Limited

I mentioned the other day that a recognition of our limitations is the entryway into relationship with the Divine. That came up because we were mentioning the Sermon on the Mount. I don’t know that I’ve ever phrased it exactly like that before, but the understanding comes from a professor I had in Seminary: Prof. Jeffery Gibbs. He understood the beatitudes as nine descriptors of followers of Jesus. We all mourn, are meek and want to be righteous. We all are merciful, pure in heart and are peacemakers. Of course not perfectly or all the time. Professor Gibbs said this is why “Blessed are the poor in sprint for theirs is the kingdom of God,” came first. That affirmation points to the reality that, with respect to spiritual things, we are all poor. We can not will ourselves to be merciful or pure of Heart or peacemakers perfectly, all the time. We don’t have the resources to manage appropriate meekness in every situation we can’t always conjure a desire for righteousness. If we’re going to approach living like followers of Jesus, we’re going to have to recognize our limitations. Jesus is saying those ones are gifted life in the kingdom of God.
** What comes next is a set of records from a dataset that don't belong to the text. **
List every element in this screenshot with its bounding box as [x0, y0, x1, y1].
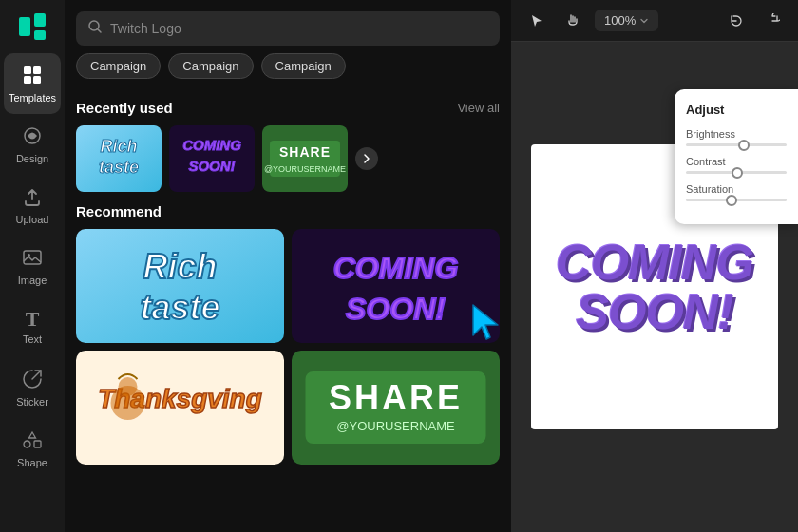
cursor-pointer — [469, 301, 500, 343]
adjust-panel: Adjust Brightness Contrast Saturation — [674, 89, 798, 224]
saturation-label: Saturation — [686, 183, 787, 195]
recommend-item-richtaste[interactable]: Rich taste — [76, 229, 284, 343]
svg-rect-3 — [24, 66, 31, 74]
svg-rect-10 — [34, 441, 41, 447]
svg-text:SHARE: SHARE — [279, 144, 331, 160]
filter-chips: Campaign Campaign Campaign — [65, 53, 511, 88]
svg-rect-8 — [24, 251, 41, 264]
filter-chip-2[interactable]: Campaign — [261, 53, 346, 79]
svg-text:SOON!: SOON! — [188, 158, 235, 174]
svg-text:@YOURUSERNAME: @YOURUSERNAME — [336, 419, 455, 433]
svg-rect-0 — [19, 17, 30, 36]
sidebar-item-shape[interactable]: Shape — [4, 418, 61, 479]
sidebar-item-sticker[interactable]: Sticker — [4, 357, 61, 418]
editor-area: 100% COMING SOON! Adjust — [511, 0, 798, 532]
contrast-slider[interactable] — [686, 171, 787, 174]
canvas-text: COMING SOON! — [556, 238, 753, 336]
sidebar-item-label: Image — [18, 275, 48, 286]
filter-chip-1[interactable]: Campaign — [168, 53, 253, 79]
svg-rect-1 — [34, 13, 46, 27]
contrast-label: Contrast — [686, 156, 787, 167]
recommend-item-thanksgiving[interactable]: Thanksgving — [76, 351, 284, 465]
svg-rect-4 — [33, 66, 41, 74]
recommend-item-comingsoon[interactable]: COMING SOON! — [292, 229, 500, 343]
search-input[interactable]: Twitch Logo — [110, 21, 488, 36]
sticker-icon — [22, 369, 43, 392]
recently-used-row: Rich taste COMING SOON! SHARE @YOURUSER — [76, 125, 500, 192]
editor-toolbar: 100% — [511, 0, 798, 42]
design-icon — [22, 125, 43, 149]
svg-point-32 — [119, 377, 138, 396]
brightness-slider[interactable] — [686, 143, 787, 146]
upload-icon — [22, 186, 43, 210]
svg-point-11 — [24, 441, 30, 447]
sidebar-item-label: Templates — [9, 92, 56, 104]
sidebar-item-image[interactable]: Image — [4, 236, 61, 296]
contrast-thumb[interactable] — [732, 167, 743, 179]
templates-content: Recently used View all Rich taste — [65, 88, 511, 532]
recommend-grid: Rich taste COMING SOON! — [76, 229, 500, 465]
text-icon: T — [26, 309, 40, 330]
sidebar-item-label: Design — [16, 153, 48, 164]
brightness-row: Brightness — [686, 128, 787, 146]
recently-used-header: Recently used View all — [76, 100, 500, 116]
recent-thumb-comingsoon[interactable]: COMING SOON! — [169, 125, 255, 192]
zoom-control[interactable]: 100% — [595, 10, 658, 31]
shape-icon — [22, 429, 43, 453]
sidebar-item-label: Shape — [17, 457, 48, 468]
svg-rect-5 — [24, 76, 31, 84]
sidebar-item-text[interactable]: T Text — [4, 296, 61, 357]
undo-button[interactable] — [722, 7, 750, 35]
view-all-button[interactable]: View all — [457, 101, 500, 115]
recent-thumb-richtaste[interactable]: Rich taste — [76, 125, 162, 192]
app-logo — [13, 8, 51, 46]
svg-rect-6 — [33, 76, 41, 84]
recommend-title: Recommend — [76, 203, 162, 219]
saturation-thumb[interactable] — [726, 195, 737, 206]
saturation-row: Saturation — [686, 183, 787, 201]
contrast-row: Contrast — [686, 156, 787, 174]
brightness-label: Brightness — [686, 128, 787, 140]
hand-tool-button[interactable] — [559, 7, 587, 35]
sidebar-item-design[interactable]: Design — [4, 114, 61, 175]
svg-text:@YOURUSERNAME: @YOURUSERNAME — [264, 164, 346, 174]
search-bar: Twitch Logo — [65, 0, 511, 53]
canvas-wrap: COMING SOON! Adjust Brightness Contrast … — [511, 42, 798, 532]
recently-used-title: Recently used — [76, 100, 173, 116]
zoom-value: 100% — [604, 13, 636, 28]
sidebar-item-upload[interactable]: Upload — [4, 175, 61, 236]
templates-icon — [22, 65, 43, 88]
search-input-wrap[interactable]: Twitch Logo — [76, 11, 500, 46]
saturation-slider[interactable] — [686, 199, 787, 201]
recommend-header: Recommend — [76, 203, 500, 219]
canvas-text-line1: COMING — [556, 238, 753, 287]
filter-chip-0[interactable]: Campaign — [76, 53, 161, 79]
search-icon — [87, 19, 103, 38]
sidebar-item-templates[interactable]: Templates — [4, 53, 61, 114]
sidebar-item-label: Upload — [16, 214, 49, 225]
sidebar: Templates Design Upload Image — [0, 0, 65, 532]
svg-text:SOON!: SOON! — [346, 292, 446, 326]
svg-text:COMING: COMING — [333, 251, 459, 285]
image-icon — [22, 247, 43, 271]
templates-panel: Twitch Logo Campaign Campaign Campaign R… — [65, 0, 511, 532]
recent-next-button[interactable] — [355, 147, 378, 170]
sidebar-item-label: Sticker — [16, 396, 48, 408]
select-tool-button[interactable] — [522, 7, 551, 35]
svg-text:Rich: Rich — [142, 247, 217, 286]
canvas-text-line2: SOON! — [556, 287, 753, 336]
recommend-item-share[interactable]: SHARE @YOURUSERNAME — [292, 351, 500, 465]
redo-button[interactable] — [758, 7, 787, 35]
svg-rect-2 — [34, 30, 46, 40]
brightness-thumb[interactable] — [738, 140, 750, 151]
recent-thumb-share[interactable]: SHARE @YOURUSERNAME — [262, 125, 348, 192]
adjust-title: Adjust — [686, 103, 787, 117]
svg-text:taste: taste — [99, 158, 139, 177]
sidebar-item-label: Text — [23, 333, 42, 345]
svg-text:Rich: Rich — [100, 137, 137, 156]
svg-text:SHARE: SHARE — [329, 378, 463, 417]
svg-text:COMING: COMING — [182, 137, 241, 153]
svg-text:taste: taste — [140, 288, 219, 327]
This has born out in my life. I experience the fruit of the Spirit much more readily in seasons where I’m aquatinted with my limitations. Where I’m not trying to be the sole arbiter of my future, or the chief architect of my provision, or the infinite font of love for all the relationships in my life. When I’m able to recognize I have limitations and receive from God rather than perform for God, things go better. I can follow God’s outline for life today and trust the future to him. When I can believe in God’s care, I’m free to work as an outgrowth of creativity and service rather than as slave. I’m able to rest in God’s love for me and for others as the glue in relationship, when I can admit my shortcomings and give/receive forgiveness.